Hmm. I suppose wherever that is, I’ll need a car to get there.
After all those miles, I’m ready to hit the road once more.
And now, at last, come the necessary thank yous.
First off, thank you to everyone who took in Paul and I over the course of this trip. I don’t know how many of you guys are reading this, but I’m giving individual shout-outs regardless. Thanks to the Lockwoods, the Clarks, Jamie, Anna, and Natasha.
Thank you to my parents for their support in every sense of the word. Some parents might have viewed this adventure as putting off post-college adulthood, but they accepted my rationale that I would parlay this experience into material with which to begin a writing career. I will be forever grateful for this.

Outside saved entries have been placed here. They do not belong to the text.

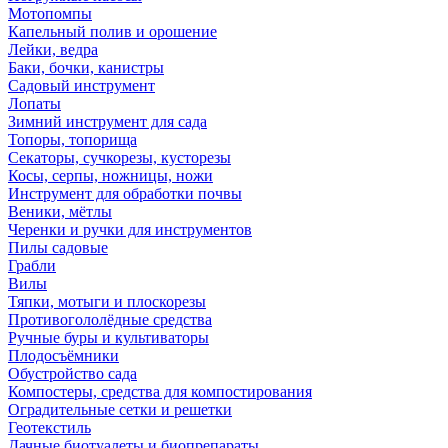
Мотопомпы
Капельный полив и орошение
Лейки, ведра
Баки, бочки, канистры
Садовый инструмент
Лопаты
Зимний инструмент для сада
Топоры, топорища
Секаторы, сучкорезы, кусторезы
Косы, серпы, ножницы, ножи
Инструмент для обработки почвы
Веники, мётлы
Черенки и ручки для инструментов
Пилы садовые
Грабли
Вилы
Тяпки, мотыги и плоскорезы
Противогололёдные средства
Ручные буры и культиваторы
Плодосъёмники
Обустройство сада
Компостеры, средства для компостирования
Оградительные сетки и решетки
Геотекстиль
Дачные биотуалеты и биопрепараты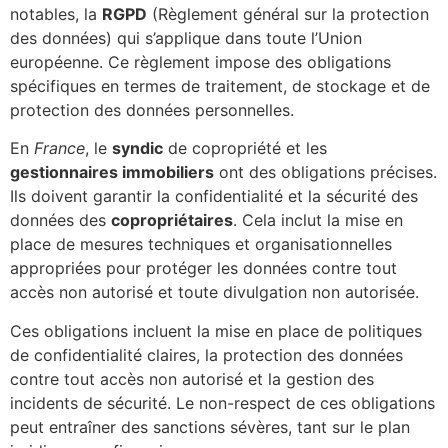
notables, la
RGPD
(Règlement général sur la protection
des données) qui s’applique dans toute l’Union
européenne. Ce règlement impose des obligations
spécifiques en termes de traitement, de stockage et de
protection des données personnelles.
En
France
, le
syndic
de copropriété et les
gestionnaires immobiliers
ont des obligations précises.
Ils doivent garantir la confidentialité et la sécurité des
données des
copropriétaires
. Cela inclut la mise en
place de mesures techniques et organisationnelles
appropriées pour protéger les données contre tout
accès non autorisé et toute divulgation non autorisée.
Ces obligations incluent la mise en place de politiques
de confidentialité claires, la protection des données
contre tout accès non autorisé et la gestion des
incidents de sécurité. Le non-respect de ces obligations
peut entraîner des sanctions sévères, tant sur le plan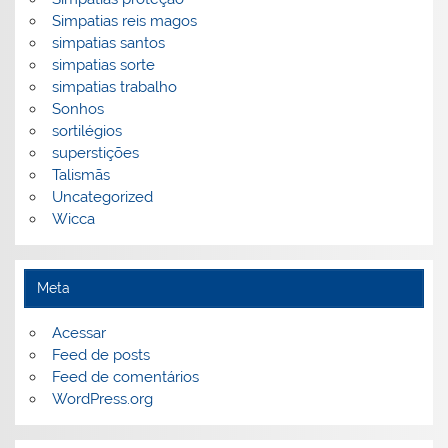
Simpatias reis magos
simpatias santos
simpatias sorte
simpatias trabalho
Sonhos
sortilégios
superstições
Talismãs
Uncategorized
Wicca
Meta
Acessar
Feed de posts
Feed de comentários
WordPress.org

Thank you to Paul – you were a fantastic travel companion and are a great friend. Wouldn’t have thought to do this with anyone else.
Finally, thank you to you, the readers. I am so grateful to everyone who took the time to read my posts and I am especially encouraged by the feedback I have received, making the trip feel even more worthwhile. Of course, this blog merely marks the beginning of a writing career, and your continued readership would be more than welcome. In fact, there’s a great new website called In Awe that I’ll be contributing to shortly. Hope to see you there!
* For the sake of this post, let’s pretend I actually was meditating on this profound question rather than just drunkenly taking in the light show. It’s more poetic that way.